Segment Start: Information shown

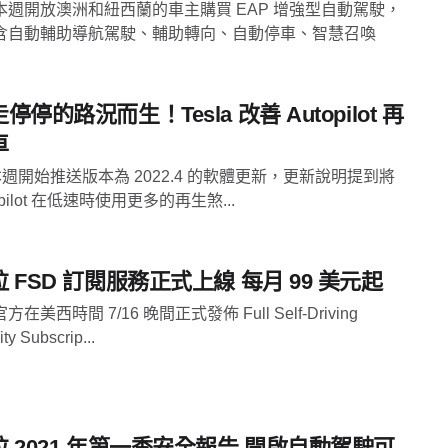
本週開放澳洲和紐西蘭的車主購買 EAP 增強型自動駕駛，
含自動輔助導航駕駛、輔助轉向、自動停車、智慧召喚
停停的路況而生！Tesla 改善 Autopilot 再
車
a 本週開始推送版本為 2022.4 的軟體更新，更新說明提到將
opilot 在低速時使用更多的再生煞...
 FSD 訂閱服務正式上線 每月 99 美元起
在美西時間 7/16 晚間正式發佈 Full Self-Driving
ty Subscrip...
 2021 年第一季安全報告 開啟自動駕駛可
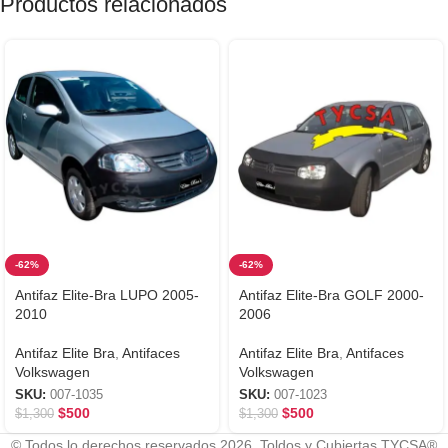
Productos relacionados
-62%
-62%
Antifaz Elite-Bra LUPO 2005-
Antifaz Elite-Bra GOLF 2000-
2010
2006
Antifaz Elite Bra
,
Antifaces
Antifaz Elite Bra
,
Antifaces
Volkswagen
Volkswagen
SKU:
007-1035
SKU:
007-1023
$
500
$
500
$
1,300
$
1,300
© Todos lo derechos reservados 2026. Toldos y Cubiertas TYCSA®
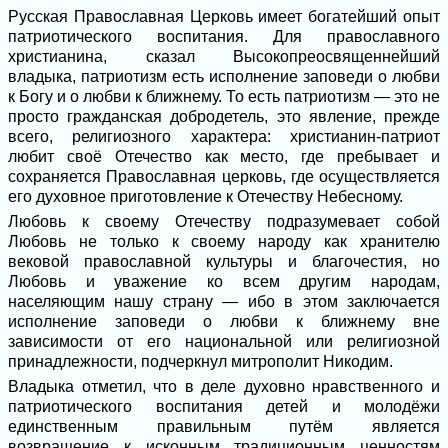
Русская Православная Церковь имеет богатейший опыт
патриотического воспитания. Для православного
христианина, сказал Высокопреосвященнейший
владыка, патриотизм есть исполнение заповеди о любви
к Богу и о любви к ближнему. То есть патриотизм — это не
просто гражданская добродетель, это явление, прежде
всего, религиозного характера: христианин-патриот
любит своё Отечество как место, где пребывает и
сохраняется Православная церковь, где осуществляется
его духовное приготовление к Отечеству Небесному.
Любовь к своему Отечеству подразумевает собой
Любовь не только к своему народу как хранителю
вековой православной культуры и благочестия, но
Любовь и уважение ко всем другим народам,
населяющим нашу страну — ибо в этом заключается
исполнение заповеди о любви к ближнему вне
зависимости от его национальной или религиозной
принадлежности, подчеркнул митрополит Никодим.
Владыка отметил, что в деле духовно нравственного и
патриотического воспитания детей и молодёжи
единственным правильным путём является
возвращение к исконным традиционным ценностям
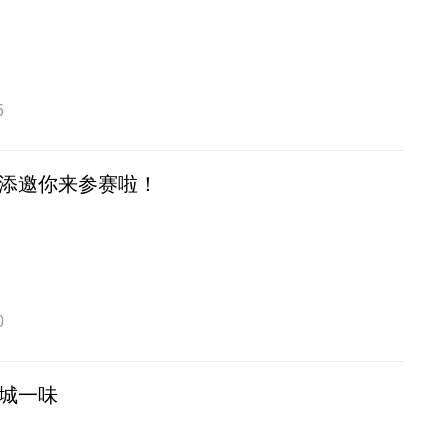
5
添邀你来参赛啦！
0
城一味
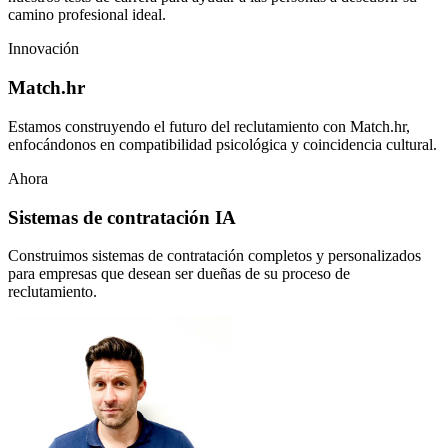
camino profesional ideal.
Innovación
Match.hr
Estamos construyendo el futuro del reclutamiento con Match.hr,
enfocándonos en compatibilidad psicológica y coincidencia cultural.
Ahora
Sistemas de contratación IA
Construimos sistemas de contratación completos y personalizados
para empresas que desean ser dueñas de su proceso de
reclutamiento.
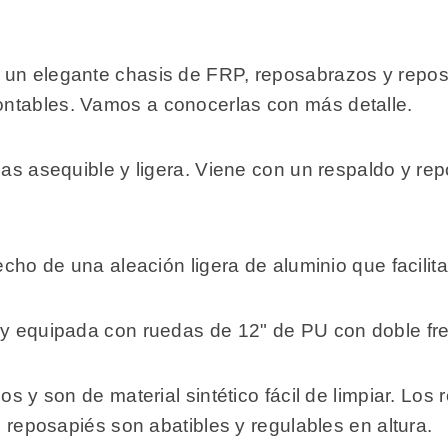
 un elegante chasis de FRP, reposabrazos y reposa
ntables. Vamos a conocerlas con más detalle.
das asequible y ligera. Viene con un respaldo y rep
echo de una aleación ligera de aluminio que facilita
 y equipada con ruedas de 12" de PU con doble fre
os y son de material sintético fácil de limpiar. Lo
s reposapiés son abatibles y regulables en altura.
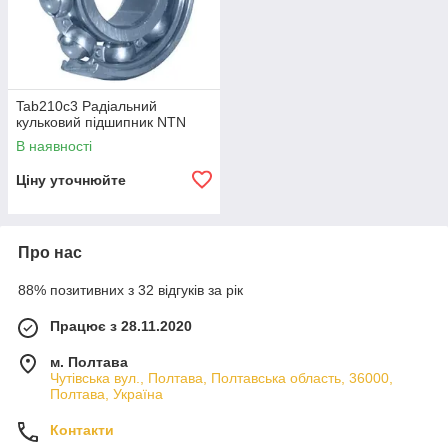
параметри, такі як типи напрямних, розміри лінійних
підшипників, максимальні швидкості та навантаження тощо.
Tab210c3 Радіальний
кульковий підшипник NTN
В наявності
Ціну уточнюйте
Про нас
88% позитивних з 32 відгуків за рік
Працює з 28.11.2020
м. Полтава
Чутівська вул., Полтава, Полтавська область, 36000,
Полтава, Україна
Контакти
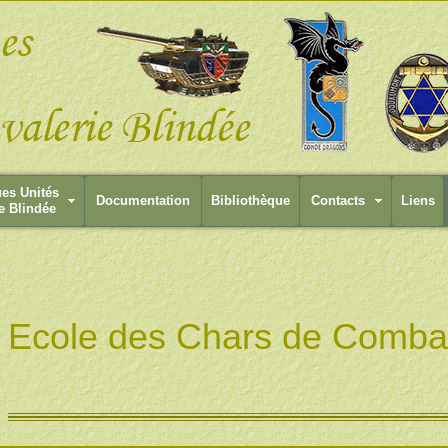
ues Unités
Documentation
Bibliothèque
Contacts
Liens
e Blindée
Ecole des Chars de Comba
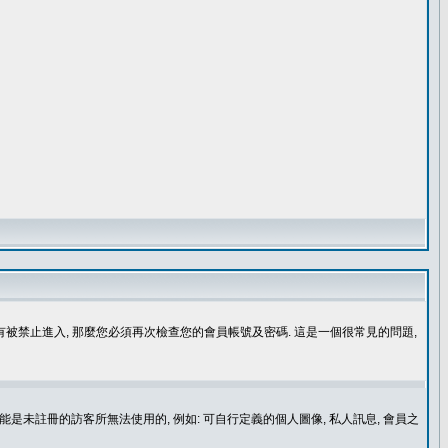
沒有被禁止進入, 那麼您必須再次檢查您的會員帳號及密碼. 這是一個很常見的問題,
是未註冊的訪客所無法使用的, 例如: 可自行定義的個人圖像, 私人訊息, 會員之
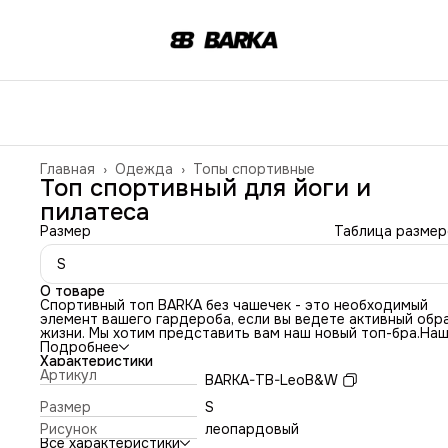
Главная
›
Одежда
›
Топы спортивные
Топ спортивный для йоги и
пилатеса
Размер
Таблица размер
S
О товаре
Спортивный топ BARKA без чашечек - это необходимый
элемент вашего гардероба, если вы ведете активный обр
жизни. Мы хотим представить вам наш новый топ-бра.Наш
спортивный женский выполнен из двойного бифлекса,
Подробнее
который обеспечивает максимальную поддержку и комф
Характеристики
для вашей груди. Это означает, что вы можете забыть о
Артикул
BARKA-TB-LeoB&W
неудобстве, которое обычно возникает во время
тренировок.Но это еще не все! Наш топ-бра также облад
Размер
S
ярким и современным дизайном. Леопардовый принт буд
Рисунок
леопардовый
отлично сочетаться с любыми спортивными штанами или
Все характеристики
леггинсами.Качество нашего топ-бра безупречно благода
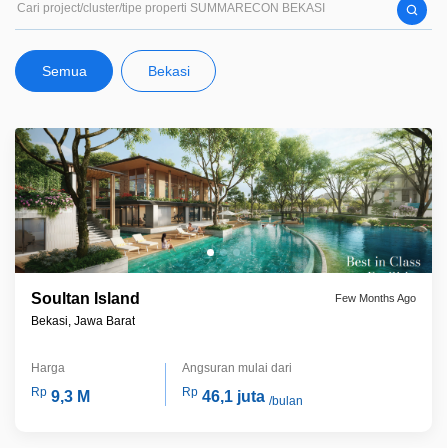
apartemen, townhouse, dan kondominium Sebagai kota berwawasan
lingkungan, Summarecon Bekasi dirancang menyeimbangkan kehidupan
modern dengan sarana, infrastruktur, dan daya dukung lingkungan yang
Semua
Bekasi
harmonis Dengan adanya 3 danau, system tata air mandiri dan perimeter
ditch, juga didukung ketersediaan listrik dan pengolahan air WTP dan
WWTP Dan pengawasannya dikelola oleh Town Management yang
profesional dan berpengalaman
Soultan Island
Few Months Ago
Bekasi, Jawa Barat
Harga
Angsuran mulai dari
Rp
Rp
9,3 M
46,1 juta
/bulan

Segment End: Information shown
Segment Start: Information shown

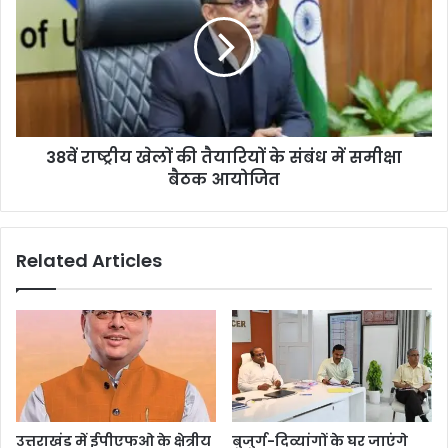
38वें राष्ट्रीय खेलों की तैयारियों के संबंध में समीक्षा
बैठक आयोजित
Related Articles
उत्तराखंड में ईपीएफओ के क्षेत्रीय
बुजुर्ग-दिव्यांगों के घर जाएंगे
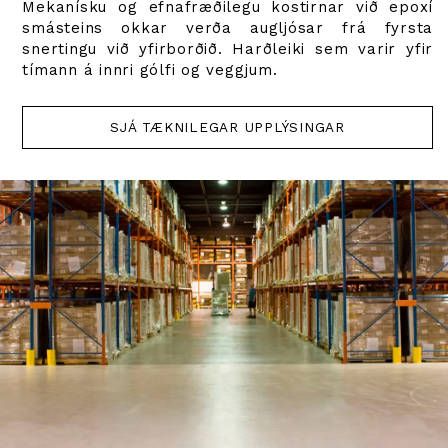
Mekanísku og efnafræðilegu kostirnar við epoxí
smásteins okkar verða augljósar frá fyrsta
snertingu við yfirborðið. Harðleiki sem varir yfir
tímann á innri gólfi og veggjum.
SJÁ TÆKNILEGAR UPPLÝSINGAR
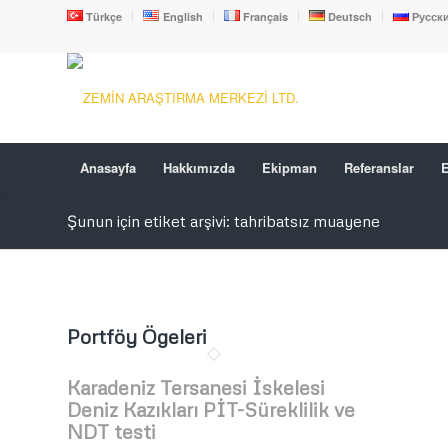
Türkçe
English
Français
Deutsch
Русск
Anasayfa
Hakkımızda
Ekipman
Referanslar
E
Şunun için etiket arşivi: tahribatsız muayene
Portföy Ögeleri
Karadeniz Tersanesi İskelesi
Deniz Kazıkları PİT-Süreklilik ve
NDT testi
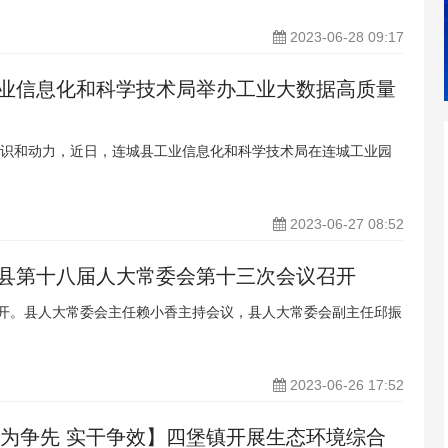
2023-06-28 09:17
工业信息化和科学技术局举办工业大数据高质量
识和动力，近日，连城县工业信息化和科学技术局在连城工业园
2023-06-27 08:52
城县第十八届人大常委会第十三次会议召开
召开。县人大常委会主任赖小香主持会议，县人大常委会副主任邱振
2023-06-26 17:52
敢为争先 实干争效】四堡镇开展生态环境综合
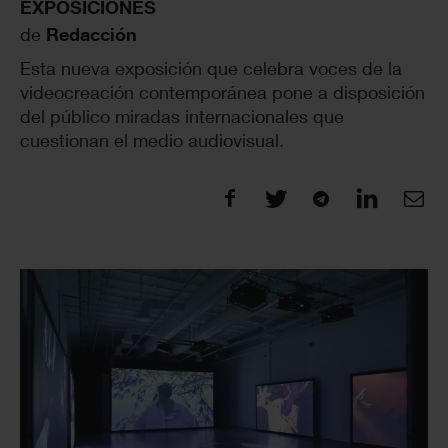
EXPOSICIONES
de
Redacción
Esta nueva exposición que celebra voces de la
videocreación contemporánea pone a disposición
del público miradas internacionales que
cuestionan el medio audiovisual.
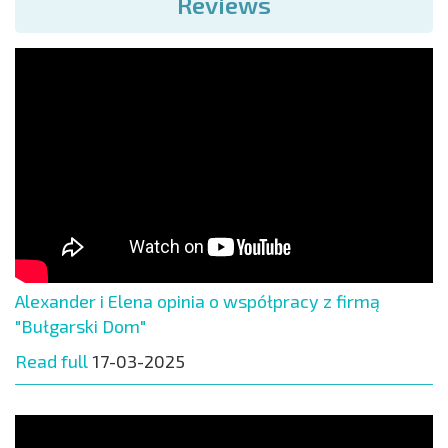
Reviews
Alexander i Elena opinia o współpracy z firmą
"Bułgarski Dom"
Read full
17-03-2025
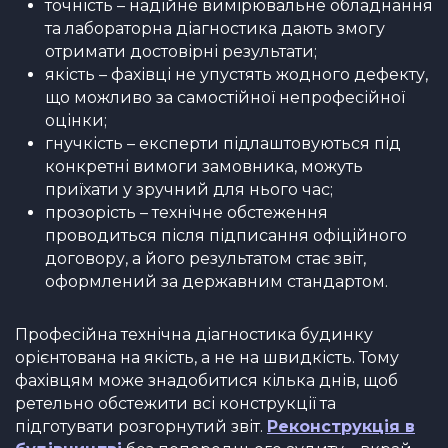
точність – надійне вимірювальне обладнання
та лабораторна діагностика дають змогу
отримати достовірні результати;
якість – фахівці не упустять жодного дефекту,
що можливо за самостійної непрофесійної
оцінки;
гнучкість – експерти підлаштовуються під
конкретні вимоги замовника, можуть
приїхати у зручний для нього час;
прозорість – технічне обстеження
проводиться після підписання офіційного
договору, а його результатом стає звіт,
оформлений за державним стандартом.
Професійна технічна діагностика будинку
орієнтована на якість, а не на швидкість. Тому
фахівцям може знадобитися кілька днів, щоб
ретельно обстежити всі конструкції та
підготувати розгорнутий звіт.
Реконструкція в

Segment End: Information shown

What this task involves:
Copy nothing but the lines above from the one with "opilot 在低速時使用更多的再生煞..." to the one with "Любовь и уважение", inclusive, word for word. Leave every picture out.

Solution:
opilot 在低速時使用更多的再生煞...
 FSD 訂閱服務正式上線 每月 99 美元起
在美西時間 7/16 晚間正式發佈 Full Self-Driving
ty Subscrip...
 2021 年第一季安全報告 開啟自動駕駛可
Productos relacionados
-62%
-62%
Antifaz Elite-Bra LUPO 2005-
Antifaz Elite-Bra GOLF 2000-
2010
2006
Antifaz Elite Bra
,
Antifaces
Antifaz Elite Bra
,
Antifaces
Volkswagen
Volkswagen
SKU:
007-1035
SKU:
007-1023
$
500
$
500
$
1,300
$
1,300
© Todos lo derechos reservados 2026. Toldos y Cubiertas TYCSA®
Русская Православная Церковь имеет богатейший опыт
патриотического воспитания. Для православного
христианина, сказал Высокопреосвященнейший
владыка, патриотизм есть исполнение заповеди о любви
к Богу и о любви к ближнему. То есть патриотизм — это не
просто гражданская добродетель, это явление, прежде
всего, религиозного характера: христианин-патриот
любит своё Отечество как место, где пребывает и
сохраняется Православная церковь, где осуществляется
его духовное приготовление к Отечеству Небесному.
Любовь к своему Отечеству подразумевает собой
Любовь не только к своему народу как хранителю
вековой православной культуры и благочестия, но
Любовь и уважение ко всем другим народам,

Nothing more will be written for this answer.